A one-of-a-kind learning experience with the potential to transform you…and your worshiping community, Webber calls you to explore, restore, renew, question, think, serve, love, pray…and live a renewed life of worship in Christ.
Robert Webber serves as a friendly, knowledgeable and engaging tour guide through theology, the arts, culture, communication, ancient-future worship, history, and so much more in this pithy and engaging series of essays on worship.
Webber encourages us to learn about God in every way, and by all means, gently, yet firmly reminding us that Worship is more than music, more than a well organized liturgy, more than a good sermon: “Worship is the gospel in motion. It proclaims and enacts the victory of Christ over the powers of evil; the Holy Spirit delivers the saving and healing power of Jesus Christ; and we in turn extol and glorify God as we receive (present tense) the continuous gift of God's healing presence in worship.”
Worship Leaders are the avatars of new music. Yet, worship is more than simply creating, producing and singing new music, it is connecting with the New Song of heaven, with Christ himself through all available means: silence, song and symbol; Scripture, preaching and prophecy; communion and community…and beyond. Bob Webber brings clarity to the difference between new music and New Song and ignites the renewal we seek in today’s Church.
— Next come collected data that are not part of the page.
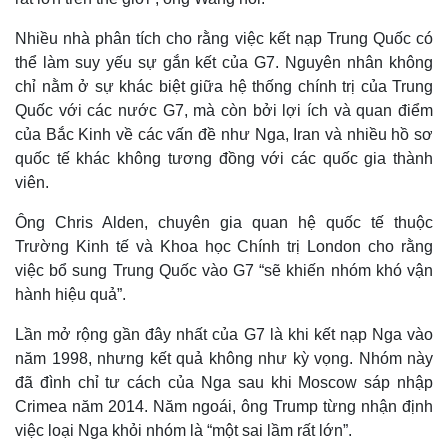
Nhiều nhà phân tích cho rằng việc kết nạp Trung Quốc có
thể làm suy yếu sự gắn kết của G7. Nguyên nhân không
chỉ nằm ở sự khác biệt giữa hệ thống chính trị của Trung
Quốc với các nước G7, mà còn bởi lợi ích và quan điểm
của Bắc Kinh về các vấn đề như Nga, Iran và nhiều hồ sơ
quốc tế khác không tương đồng với các quốc gia thành
viên.
Ông Chris Alden, chuyên gia quan hệ quốc tế thuộc
Trường Kinh tế và Khoa học Chính trị London cho rằng
việc bổ sung Trung Quốc vào G7 “sẽ khiến nhóm khó vận
hành hiệu quả”.
Lần mở rộng gần đây nhất của G7 là khi kết nạp Nga vào
Kinh tế
Thị trường
năm 1998, nhưng kết quả không như kỳ vọng. Nhóm này
Bất động sản
Giá vàng
đã đình chỉ tư cách của Nga sau khi Moscow sáp nhập
Khởi nghiệp
Tiêu dùng
Crimea năm 2014. Năm ngoái, ông Trump từng nhận định
Tỷ giá
việc loại Nga khỏi nhóm là “một sai lầm rất lớn”.
Chứng khoán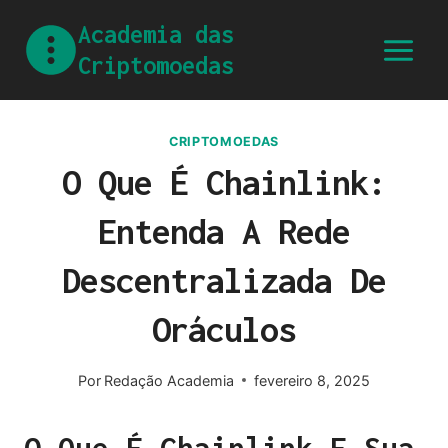
Academia das
Criptomoedas
CRIPTOMOEDAS
O Que É Chainlink:
Entenda A Rede
Descentralizada De
Oráculos
Por
Redação Academia
fevereiro 8, 2025
O Que É Chainlink E Sua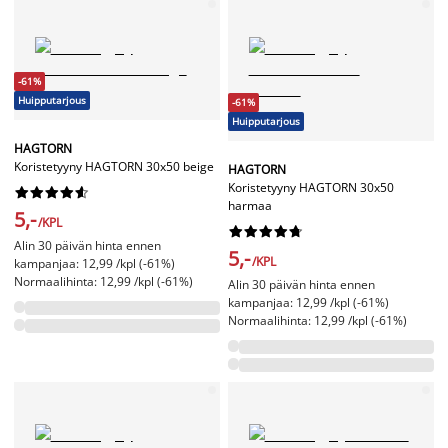
-61%
Huipputarjous
-61%
Huipputarjous
HAGTORN
Koristetyyny HAGTORN 30x50 beige
HAGTORN
Koristetyyny HAGTORN 30x50










harmaa
5,-
/KPL










Alin 30 päivän hinta ennen
5,-
/KPL
kampanjaa: 12,99 /kpl (-61%)
Normaalihinta: 12,99 /kpl (-61%)
Alin 30 päivän hinta ennen
kampanjaa: 12,99 /kpl (-61%)
Normaalihinta: 12,99 /kpl (-61%)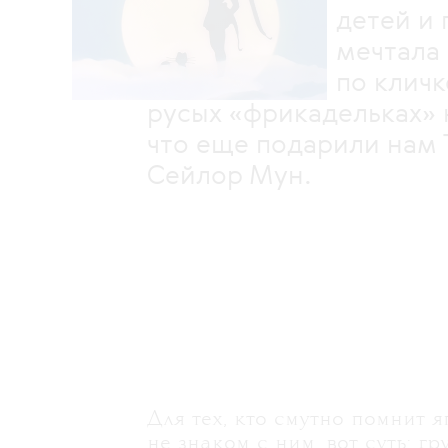
детей и подрос
мечтала о вол
по кличке Луна,
русых «фрикадельках» 
что еще подарили нам 
Сейлор Мун.
Для тех, кто смутно помнит 
не знаком с ним, вот суть: г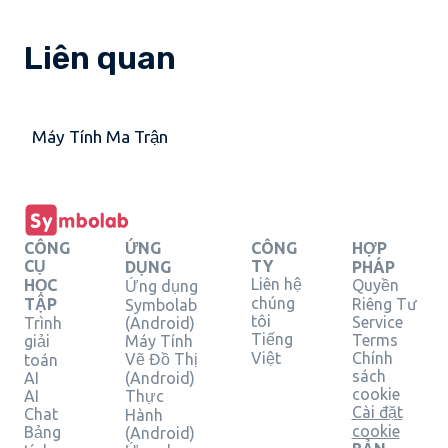
Liên quan
Máy Tính Ma Trận
CÔNG
ỨNG
CÔNG
HỢP
CỤ
TY
DỤNG
PHÁP
Liên hệ
HỌC
Quyền
Ứng dụng
chúng
TẬP
Riêng Tư
Symbolab
tôi
Service
Trình
(Android)
Tiếng
Terms
giải
Máy Tính
Việt
Chính
Vẽ Đồ Thị
toán
sách
AI
(Android)
cookie
AI
Thực
Cài đặt
Chat
Hành
cookie
Bảng
(Android)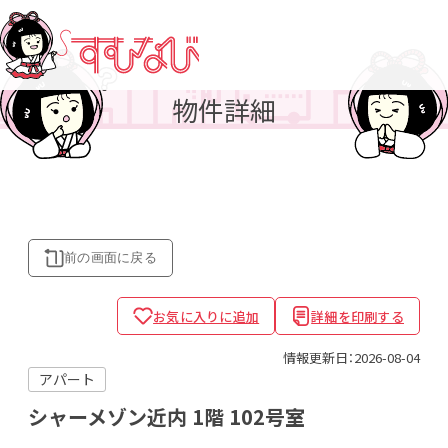
物件詳細
前の画面に
戻る
お気に入りに追加
詳細を印刷する
情報更新日：2026-08-04
アパート
シャーメゾン近内
1階 102号室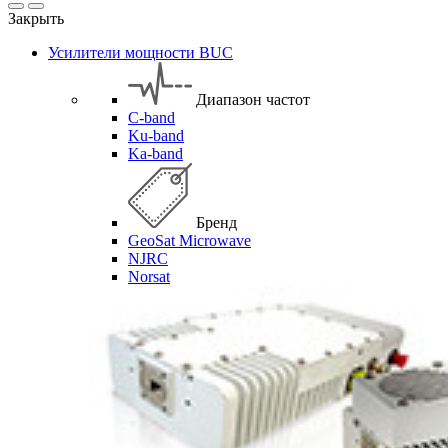
Закрыть
Усилители мощности BUC
Диапазон частот
C-band
Ku-band
Ka-band
Бренд
GeoSat Microwave
NJRC
Norsat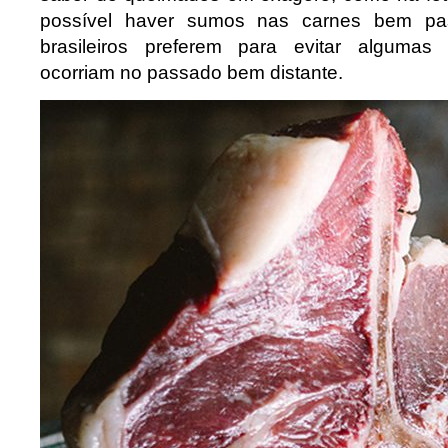
possível haver sumos nas carnes bem pa
brasileiros preferem para evitar algumas
ocorriam no passado bem distante.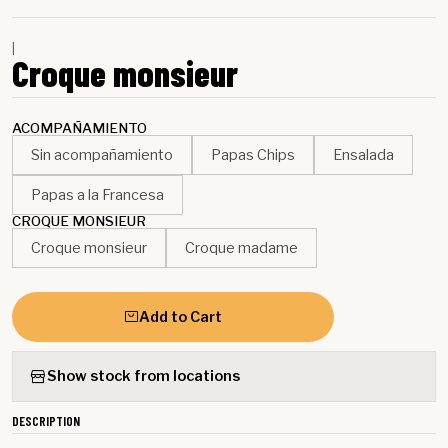
|
Croque monsieur
ACOMPAÑAMIENTO
Sin acompañamiento
Papas Chips
Ensalada
Papas a la Francesa
CROQUE MONSIEUR
Croque monsieur
Croque madame
Add to Cart
Show stock from locations
DESCRIPTION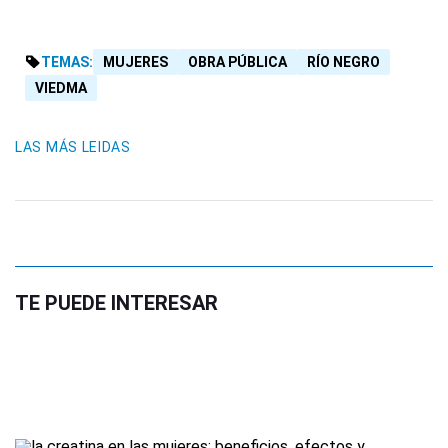
TEMAS:
MUJERES
OBRA PÚBLICA
RÍO NEGRO
VIEDMA
LAS MÁS LEIDAS
TE PUEDE INTERESAR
Robert E. Webber (1933 - 2007)
was an American theologian known for his work on worship and the early church. He played a key role in the Convergence Movement, a move among evangelical and charismatic churches in the United States to blend charismatic worship with liturgies from the Book of Common Prayer and other liturgical sources. Webber began teaching theology at Wheaton College in 1968. Existentialism was the primary focus of Webber's research and lectures during his first years at Wheaton. However, he soon shifted his focus to the early church. In 1978 he wrote Common Roots, a book that examined the impact of 2nd-century Christianity on the modern church.In 1985 Webber wrote Evangelicals on the Canterbury Trail: Why Evangelicals Are Attracted to the Liturgical Church, in which he described the reasons behind his own gradual shift away from his fundamentalist/evangelical background toward the Anglican tradition. Webber faced an enormous amount of criticism from evangelicals in response to this book. Nevertheless, his work was highly influential, and his ideas grew in popularity in evangelical circles. During the latter half of his life, Webber took a special interest in Christian worship practices. He wrote more than 40 books on the topic of worship, focusing on how the worship practices of the ancient church have value for the church in the 21st century postmodern era. Among his books are Ancient-Future Worship, Ancient-Future Faith, Ancient-Future Time, Ancient-Future Evangelism, The Younger Evangelicals, and The Divine Embrace.